# 27mm Crown Race for an oldish Raleigh - can anyone help?



## casper-d (16 Sep 2009)

Hello - I wonder if anyone can help, although I am not sure if I have posted this in the right place..

I am in the process of rebuilding an 80s Raleigh town bike. However the lower crown race on the forks has pitted, and I haven't had any luck on finding a new one. It has 27mm internal and 37mm external diameters, respectively.







If anyone has any ideas where I might get a new one I would be very grateful to know.

Many thanks,

Casper


----------



## fossyant (16 Sep 2009)

You'll need to buy the whole headset assembly - you don't get any bits individually.

I.e. frame cups, bearings and upper and lower crowns

1 inch headset, the only worry will be the stack height - i.e. how much steerer you have. Stronglight cheap, but seals rubbish. Shimano 105/Ultegra's can be got for about £30 - then they need fitting.


----------



## PapaZita (17 Sep 2009)

How accurately did you measure that 27mm? The usual dimension is 26.4mm, so it's possible that the crown race from a standard 1" headset will not fit. I've been caught out by this when I didn't realise that I was trying to replace a JIS (27.0mm) crown race on an old bike.

As always, Sheldon Brown has all the information.

PZ.


----------



## casper-d (17 Sep 2009)

Fossyant and PapaZita - thank you for both of your replies.
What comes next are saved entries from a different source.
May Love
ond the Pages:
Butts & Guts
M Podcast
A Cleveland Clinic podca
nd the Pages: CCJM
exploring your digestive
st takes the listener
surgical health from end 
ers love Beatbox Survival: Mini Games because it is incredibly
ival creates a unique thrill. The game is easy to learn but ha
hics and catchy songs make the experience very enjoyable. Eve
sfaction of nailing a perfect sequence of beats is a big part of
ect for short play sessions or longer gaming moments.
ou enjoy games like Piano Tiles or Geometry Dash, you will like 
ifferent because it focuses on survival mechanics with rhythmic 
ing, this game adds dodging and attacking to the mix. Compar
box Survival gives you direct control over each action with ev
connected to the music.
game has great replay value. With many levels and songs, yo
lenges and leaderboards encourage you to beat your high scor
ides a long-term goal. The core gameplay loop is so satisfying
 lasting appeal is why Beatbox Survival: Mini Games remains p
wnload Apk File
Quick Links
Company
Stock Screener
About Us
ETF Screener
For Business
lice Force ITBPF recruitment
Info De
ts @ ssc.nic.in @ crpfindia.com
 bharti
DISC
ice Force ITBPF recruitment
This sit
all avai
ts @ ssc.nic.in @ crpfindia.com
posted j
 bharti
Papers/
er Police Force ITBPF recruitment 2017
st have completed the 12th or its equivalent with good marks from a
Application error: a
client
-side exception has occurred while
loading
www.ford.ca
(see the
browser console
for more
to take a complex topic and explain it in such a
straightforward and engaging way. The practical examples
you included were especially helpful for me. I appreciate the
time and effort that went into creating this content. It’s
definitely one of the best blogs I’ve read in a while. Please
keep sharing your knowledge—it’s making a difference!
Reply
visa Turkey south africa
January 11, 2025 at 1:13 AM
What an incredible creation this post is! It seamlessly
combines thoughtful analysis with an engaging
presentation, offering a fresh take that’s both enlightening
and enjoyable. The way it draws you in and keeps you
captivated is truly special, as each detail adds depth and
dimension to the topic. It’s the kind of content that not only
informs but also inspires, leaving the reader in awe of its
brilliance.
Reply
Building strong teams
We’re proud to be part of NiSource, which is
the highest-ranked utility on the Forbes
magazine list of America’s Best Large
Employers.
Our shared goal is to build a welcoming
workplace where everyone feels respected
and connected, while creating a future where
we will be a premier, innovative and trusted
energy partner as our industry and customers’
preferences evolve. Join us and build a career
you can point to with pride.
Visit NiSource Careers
It will be a shame if I can't get just the part I am after. After all, all of the rest of the headset is in good nick having cleaned up well. I did go into Holdsworth yesterday and the helpful guy there also said that it would be hard to get just the crown race, but suggested that, if I looked everywhere, it might not be impossible!
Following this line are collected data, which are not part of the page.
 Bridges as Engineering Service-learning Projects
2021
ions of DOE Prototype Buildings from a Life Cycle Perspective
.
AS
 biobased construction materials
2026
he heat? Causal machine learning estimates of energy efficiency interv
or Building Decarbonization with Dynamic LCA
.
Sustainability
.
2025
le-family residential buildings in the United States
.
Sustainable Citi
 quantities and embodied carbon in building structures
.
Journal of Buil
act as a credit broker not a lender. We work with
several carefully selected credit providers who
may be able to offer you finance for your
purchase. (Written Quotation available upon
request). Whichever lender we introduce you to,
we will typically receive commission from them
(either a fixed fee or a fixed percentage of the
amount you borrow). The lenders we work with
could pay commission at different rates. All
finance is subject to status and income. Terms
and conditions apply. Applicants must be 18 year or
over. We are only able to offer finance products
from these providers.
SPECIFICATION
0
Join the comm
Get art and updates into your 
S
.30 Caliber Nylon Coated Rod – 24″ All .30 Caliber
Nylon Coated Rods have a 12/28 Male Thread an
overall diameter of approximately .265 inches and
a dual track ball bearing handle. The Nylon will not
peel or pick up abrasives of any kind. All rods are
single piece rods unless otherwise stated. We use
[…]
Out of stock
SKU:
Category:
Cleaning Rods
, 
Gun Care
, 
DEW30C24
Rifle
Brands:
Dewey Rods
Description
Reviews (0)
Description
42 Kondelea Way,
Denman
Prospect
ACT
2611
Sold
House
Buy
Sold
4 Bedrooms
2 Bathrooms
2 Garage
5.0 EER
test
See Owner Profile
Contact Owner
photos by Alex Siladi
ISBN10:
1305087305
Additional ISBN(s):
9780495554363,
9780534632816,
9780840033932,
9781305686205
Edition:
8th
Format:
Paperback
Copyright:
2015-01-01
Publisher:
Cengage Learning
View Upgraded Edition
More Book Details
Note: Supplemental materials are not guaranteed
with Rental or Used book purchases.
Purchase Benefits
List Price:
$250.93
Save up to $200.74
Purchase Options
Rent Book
PZ - I measured the crown race with some digital callipers and it is 27mm. Thanks for the SB link. I have looked at the page quite a bit recently! Tomorrow I will measure the other parts. 

Thanks again, Casper


----------



## casper-d (19 Sep 2009)

Hello again,

I have looked at the SB headset dimensions link and I can't work out the exact type of headset I have! Could someone more knowledgeable than myself please have a look at the pictures below and offer some kind advice? Many thanks!

25.4mm OD fork steerer tube





27mm crown race seat





27.3mm ID lower head tube cup





40.6mm OD lower head tube cup





37.7mm OD upper head tube race





26.7mm ID upper head tube race


----------



## PapaZita (20 Sep 2009)

You have a one inch steerer tube (25.4mm), and a 27.0mm crown race seat. The other measurements aren't so useful, as the only dimensions that are standardized are the interfaces between headset and frame. The missing measurement is the inside diameter of the frame tube, for which you'll need to remove one of the headset cups.
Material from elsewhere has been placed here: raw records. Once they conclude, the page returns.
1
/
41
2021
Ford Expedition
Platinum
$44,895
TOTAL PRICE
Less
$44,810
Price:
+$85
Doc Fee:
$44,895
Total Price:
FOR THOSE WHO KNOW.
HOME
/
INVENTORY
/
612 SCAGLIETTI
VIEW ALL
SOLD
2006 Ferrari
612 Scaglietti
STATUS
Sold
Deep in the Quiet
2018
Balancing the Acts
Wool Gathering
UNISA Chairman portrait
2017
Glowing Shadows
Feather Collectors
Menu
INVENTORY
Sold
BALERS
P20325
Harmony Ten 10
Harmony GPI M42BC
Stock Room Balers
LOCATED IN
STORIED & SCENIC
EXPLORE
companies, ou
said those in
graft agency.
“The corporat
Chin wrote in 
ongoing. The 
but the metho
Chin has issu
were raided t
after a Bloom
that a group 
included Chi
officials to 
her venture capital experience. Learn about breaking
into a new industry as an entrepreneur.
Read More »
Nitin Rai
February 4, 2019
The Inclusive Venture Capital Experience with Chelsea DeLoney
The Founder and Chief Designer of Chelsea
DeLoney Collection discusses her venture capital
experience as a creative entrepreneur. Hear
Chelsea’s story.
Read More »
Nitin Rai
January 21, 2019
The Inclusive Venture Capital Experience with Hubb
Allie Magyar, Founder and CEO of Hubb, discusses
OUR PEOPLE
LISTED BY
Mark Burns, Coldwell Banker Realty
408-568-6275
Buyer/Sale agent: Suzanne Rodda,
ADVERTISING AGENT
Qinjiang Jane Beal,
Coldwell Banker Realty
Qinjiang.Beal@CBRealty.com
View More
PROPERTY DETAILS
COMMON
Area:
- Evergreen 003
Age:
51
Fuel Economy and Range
Fortunately, knowing that it's a 27.0mm crown race is enough to narrow down the choices. From Sheldon Brown's table, the only standards to use 27.0mm are JIS or Italian. From your description of the bike Italian seems unlikely. It's almost certainly JIS.

I reckon your best options will be either to find a JIS headset, or convert to the modern ISO standard. I'm not sure how easy it is to find JIS headsets. I went for the conversion option. A good bike shop will be able to reduce the diameter of the fork crown race seat to 26.4mm and skim a little bit of metal off the head tube to open it up to 30.2mm.

PZ.


----------



## fossyant (20 Sep 2009)

1" headset.... you need to buy a new whole assembly, believe you me..... very common on older frames (3 of my 4 bikes use the older headsets).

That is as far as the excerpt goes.